TensorFlow Federated: Machine Learning on Decentralized Data - gavinuhma
https://github.com/tensorflow/federated
======
gavinuhma
“TensorFlow Federated (TFF) is an open-source framework for machine learning
and other computations on decentralized data. TFF has been developed to
facilitate open research and experimentation with Federated Learning (FL), an
approach to machine learning where a shared global model is trained across
many participating clients that keep their training data locally. For example,
FL has been used to train prediction models for mobile keyboards without
uploading sensitive typing data to servers.“

From
[https://www.tensorflow.org/federated](https://www.tensorflow.org/federated)

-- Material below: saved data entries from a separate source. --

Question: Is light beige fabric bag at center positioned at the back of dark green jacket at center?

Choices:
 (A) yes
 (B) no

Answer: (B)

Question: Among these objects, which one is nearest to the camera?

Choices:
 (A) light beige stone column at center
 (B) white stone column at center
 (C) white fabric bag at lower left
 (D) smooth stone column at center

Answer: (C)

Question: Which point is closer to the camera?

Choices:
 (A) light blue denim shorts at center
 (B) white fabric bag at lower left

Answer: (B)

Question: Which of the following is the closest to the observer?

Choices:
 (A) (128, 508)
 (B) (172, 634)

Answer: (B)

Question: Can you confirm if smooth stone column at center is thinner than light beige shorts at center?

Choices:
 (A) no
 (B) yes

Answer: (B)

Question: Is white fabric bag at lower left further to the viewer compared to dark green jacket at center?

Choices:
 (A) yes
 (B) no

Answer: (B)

This is a very exiciting project that compliments other privacy-preserving
machine learning techniques (PPML) in TensorFlow:

\- Differential Privacy:
[https://github.com/tensorflow/privacy](https://github.com/tensorflow/privacy)

\- Secure Multi-Party Computation: [https://github.com/mortendahl/tf-
encrypted](https://github.com/mortendahl/tf-encrypted)

\- Confidential Computing (Trusted Execution Environments, Asylo, Intel SGX):
[https://github.com/dropoutlabs/tf-trusted](https://github.com/dropoutlabs/tf-
trusted)

------
grantlmiller
This has super broad applicability, beyond mobile, federated learning could
become the answer to invasive, data hungry centralized applications that "need
the data to make the system better"... no, you just need to learn locally &
send a learning summary to a central system, not the data.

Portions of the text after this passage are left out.